DOCTRINE OF SEPARATE LEGAL PERSONALITY


Stockholders cannot claim ownership over corporate properties by virtue of the
Minutes of a Stockholders meeting which merely evidence a loan agreement
between the stockholders and the corporation. As such, there interest over the
properties are merely inchoate. - Philippine National Bank vs. Merelo B. Aznar
et al., G.R. No. 171805, May 30, 2011
DOCTRINE OF PIERCING THE VEIL OF CORPORATE FICTION
In this connection, case law lays down a three-pronged test to determine the
application of the alter ego theory, which is also known as the instrumentality
theory, namely:
(1) Control, not mere majority or complete stock control, but complete
domination, not only of finances but of policy and business practice in
respect to the transaction attacked so that the corporate entity as to this
transaction had at the time no separate mind, will or existence of its own;
(2) Such control must have been used by the defendant to commit fraud or
wrong, to perpetuate the violation of a statutory or other positive legal duty,
or dishonest and unjust act in contravention of plaintiffs legal right; and
(3) The aforesaid control and breach of duty must have proximately caused the
injury or unjust loss complained of.
The first prong is the instrumentality or control test. This test requires that
the subsidiary be completely under the control and domination of the parent. It
examines the parent corporations relationship with the subsidiary. It inquires
whether a subsidiary corporation is so organized and controlled and its affairs are so
conducted as to make it a mere instrumentality or agent of the parent corporation
such that its separate existence as a distinct corporate entity will be ignored. It
seeks to establish whether the subsidiary corporation has no autonomy and the
parent corporation, though acting through the subsidiary in form and appearance,
is operating the business directly for itself.

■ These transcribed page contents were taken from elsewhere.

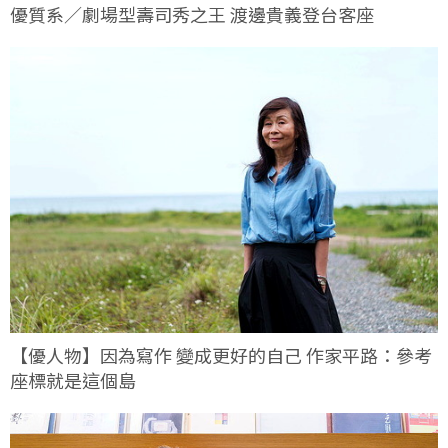
優質系／劇場型壽司秀之王 渡邊貴義登台客座
【優人物】因為寫作 變成更好的自己 作家平路：參考
座標就是這個島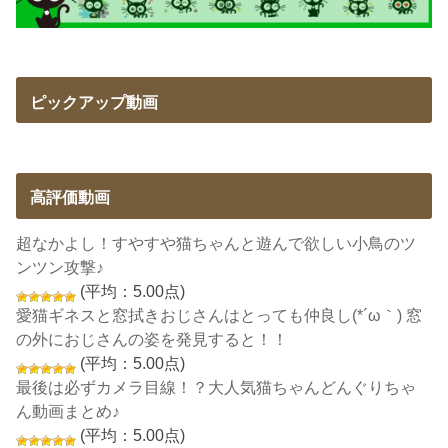
ピックアップ動画
高評価動画
超なかよし！すやすや猫ちゃんと遊んで欲しい小鳥のツ
ンツン攻撃♪
(平均：5.00点)
愛猫ギネスと窓拭きおじさんはとっても仲良し(*´ω｀) 窓
の外におじさんの姿を発見すると！！
(平均：5.00点)
最後は必ずカメラ目線！？大人気猫ちゃんどんぐりちゃ
ん動画まとめ♪
(平均：5.00点)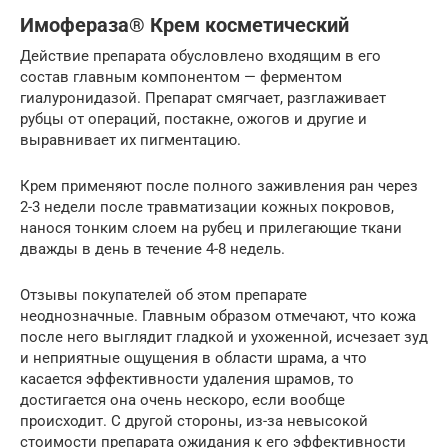
Имофераза® Крем косметический
Действие препарата обусловлено входящим в его
состав главным компонентом — ферментом
гиалуронидазой. Препарат смягчает, разглаживает
рубцы от операций, постакне, ожогов и другие и
выравнивает их пигментацию.
Крем применяют после полного заживления ран через
2-3 недели после травматизации кожных покровов,
нанося тонким слоем на рубец и прилегающие ткани
дважды в день в течение 4-8 недель.
Отзывы покупателей об этом препарате
неоднозначные. Главным образом отмечают, что кожа
после него выглядит гладкой и ухоженной, исчезает зуд
и неприятные ощущения в области шрама, а что
касается эффективности удаления шрамов, то
достигается она очень нескоро, если вообще
происходит. С другой стороны, из-за невысокой
стоимости препарата ожидания к его эффективности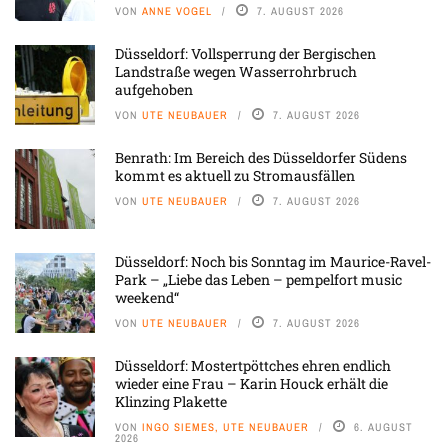
VON
ANNE VOGEL
7. AUGUST 2026
Düsseldorf: Vollsperrung der Bergischen
Landstraße wegen Wasserrohrbruch
aufgehoben
VON
UTE NEUBAUER
7. AUGUST 2026
Benrath: Im Bereich des Düsseldorfer Südens
kommt es aktuell zu Stromausfällen
VON
UTE NEUBAUER
7. AUGUST 2026
Düsseldorf: Noch bis Sonntag im Maurice-Ravel-
Park – „Liebe das Leben – pempelfort music
weekend“
VON
UTE NEUBAUER
7. AUGUST 2026
Düsseldorf: Mostertpöttches ehren endlich
wieder eine Frau – Karin Houck erhält die
Klinzing Plakette
VON
INGO SIEMES, UTE NEUBAUER
6. AUGUST
2026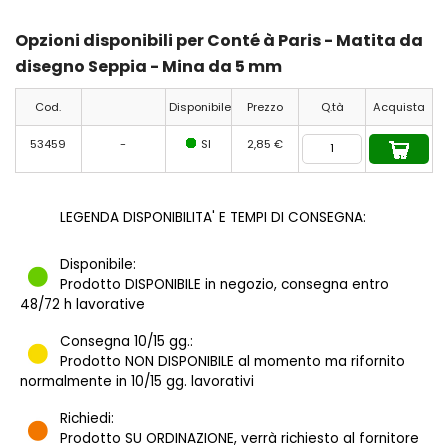
Opzioni disponibili per Conté à Paris - Matita da
disegno Seppia - Mina da 5 mm
Cod.
Disponibile
Prezzo
Q.tà
Acquista
53459
-
SI
2,85 €
LEGENDA DISPONIBILITA' E TEMPI DI CONSEGNA:
Disponibile:
Prodotto DISPONIBILE in negozio, consegna entro
48/72 h lavorative
Consegna 10/15 gg.:
Prodotto NON DISPONIBILE al momento ma rifornito
normalmente in 10/15 gg. lavorativi
Richiedi:
Prodotto SU ORDINAZIONE, verrà richiesto al fornitore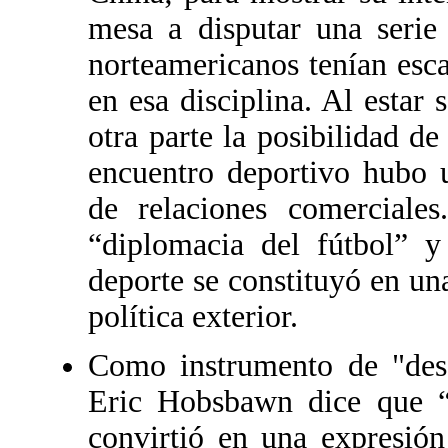
mesa a disputar una serie
norteamericanos tenían esca
en esa disciplina. Al estar 
otra parte la posibilidad de
encuentro deportivo hubo u
de relaciones comerciale
“diplomacia del fútbol” 
deporte se constituyó en un
política exterior.
Como instrumento de "desa
Eric Hobsbawn dice que “(.
convirtió en una expresión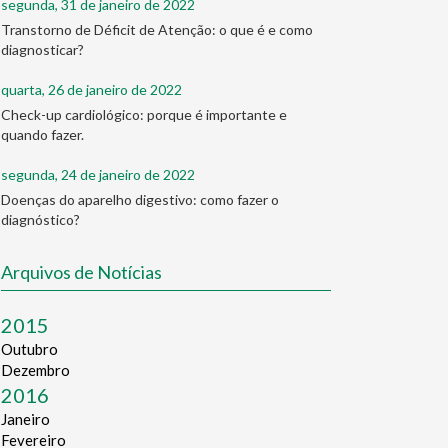
segunda, 31 de janeiro de 2022
Transtorno de Déficit de Atenção: o que é e como
diagnosticar?
quarta, 26 de janeiro de 2022
Check-up cardiológico: porque é importante e
quando fazer.
segunda, 24 de janeiro de 2022
Doenças do aparelho digestivo: como fazer o
diagnóstico?
Arquivos de Notícias
2015
Outubro
Dezembro
2016
Janeiro
Fevereiro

The second prong is the fraud test. This test requires that the parent
corporations conduct in using the subsidiary corporation be unjust, fraudulent or
wrongful. It examines the relationship of the plaintiff to the corporation. It
recognizes that piercing is appropriate only if the parent corporation uses the
subsidiary in a way that harms the plaintiff creditor. As such, it requires a showing of
an element of injustice or fundamental unfairness.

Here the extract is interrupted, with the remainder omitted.